» **Work to be completed**
Extract the run of lines that starts at the top of the records below and ends at the line with "vita del bambino", keeping both ends and excluding pictures.

Stored data entries:

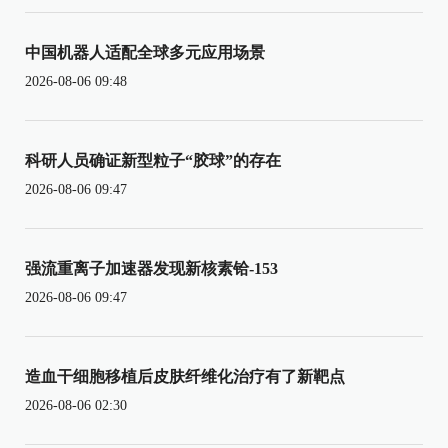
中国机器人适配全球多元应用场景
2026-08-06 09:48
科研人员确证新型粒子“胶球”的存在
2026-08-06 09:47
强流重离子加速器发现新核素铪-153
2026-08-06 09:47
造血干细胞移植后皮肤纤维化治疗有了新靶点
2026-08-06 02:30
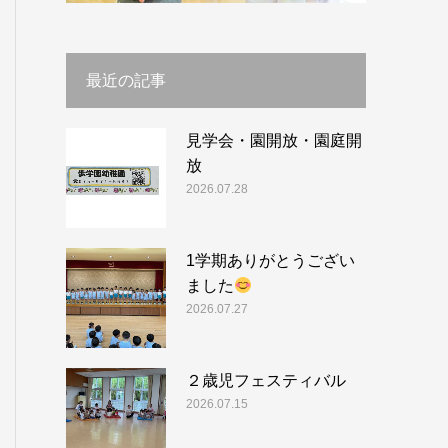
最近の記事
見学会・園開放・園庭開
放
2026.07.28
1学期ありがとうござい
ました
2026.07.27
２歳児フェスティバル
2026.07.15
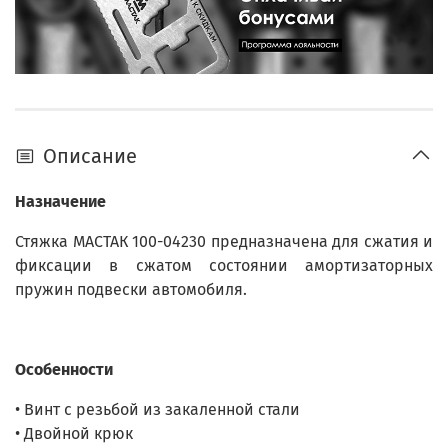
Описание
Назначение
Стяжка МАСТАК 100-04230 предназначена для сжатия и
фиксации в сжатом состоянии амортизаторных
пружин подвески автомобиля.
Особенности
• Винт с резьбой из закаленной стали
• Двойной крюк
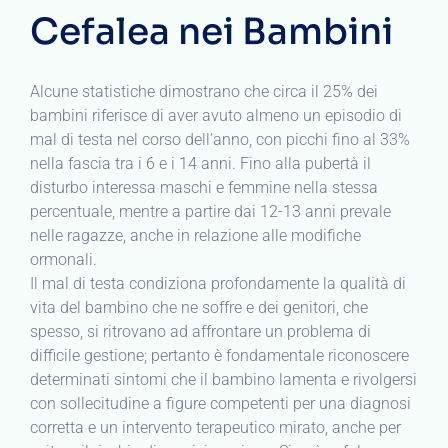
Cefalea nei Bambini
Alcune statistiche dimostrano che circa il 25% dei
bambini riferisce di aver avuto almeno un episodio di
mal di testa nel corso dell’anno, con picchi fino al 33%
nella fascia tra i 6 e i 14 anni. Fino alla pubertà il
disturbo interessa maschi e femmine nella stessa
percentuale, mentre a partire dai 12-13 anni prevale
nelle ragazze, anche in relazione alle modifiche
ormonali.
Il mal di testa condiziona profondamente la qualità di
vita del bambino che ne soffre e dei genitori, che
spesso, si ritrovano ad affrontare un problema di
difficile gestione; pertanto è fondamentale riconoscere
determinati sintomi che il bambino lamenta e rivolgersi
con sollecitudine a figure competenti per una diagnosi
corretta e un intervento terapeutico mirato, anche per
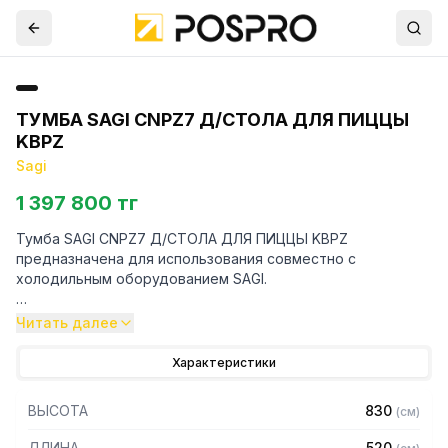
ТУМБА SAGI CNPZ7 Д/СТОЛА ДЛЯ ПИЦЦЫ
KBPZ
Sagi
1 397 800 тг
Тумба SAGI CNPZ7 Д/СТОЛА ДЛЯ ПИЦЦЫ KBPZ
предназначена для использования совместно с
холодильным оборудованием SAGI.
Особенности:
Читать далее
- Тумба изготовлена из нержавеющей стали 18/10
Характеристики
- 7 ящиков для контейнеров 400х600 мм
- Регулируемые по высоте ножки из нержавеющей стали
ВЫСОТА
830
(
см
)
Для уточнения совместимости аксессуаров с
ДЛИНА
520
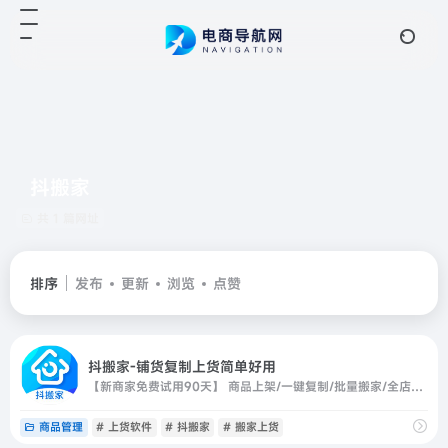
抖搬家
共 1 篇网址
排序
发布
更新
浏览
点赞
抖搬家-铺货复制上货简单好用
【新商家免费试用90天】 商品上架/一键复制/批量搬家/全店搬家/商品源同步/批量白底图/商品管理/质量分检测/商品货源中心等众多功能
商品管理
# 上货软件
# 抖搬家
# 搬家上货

» **Response area**
中国机器人适配全球多元应用场景
2026-08-06 09:48
科研人员确证新型粒子“胶球”的存在
2026-08-06 09:47
强流重离子加速器发现新核素铪-153
2026-08-06 09:47
造血干细胞移植后皮肤纤维化治疗有了新靶点
2026-08-06 02:30
最近の記事
見学会・園開放・園庭開
放
2026.07.28
1学期ありがとうござい
ました
2026.07.27
２歳児フェスティバル
2026.07.15
Описание
Назначение
Стяжка МАСТАК 100-04230 предназначена для сжатия и
фиксации в сжатом состоянии амортизаторных
пружин подвески автомобиля.
Особенности
• Винт с резьбой из закаленной стали
• Двойной крюк
Cefalea nei Bambini
Alcune statistiche dimostrano che circa il 25% dei
bambini riferisce di aver avuto almeno un episodio di
mal di testa nel corso dell’anno, con picchi fino al 33%
nella fascia tra i 6 e i 14 anni. Fino alla pubertà il
disturbo interessa maschi e femmine nella stessa
percentuale, mentre a partire dai 12-13 anni prevale
nelle ragazze, anche in relazione alle modifiche
ormonali.
Il mal di testa condiziona profondamente la qualità di
vita del bambino che ne soffre e dei genitori, che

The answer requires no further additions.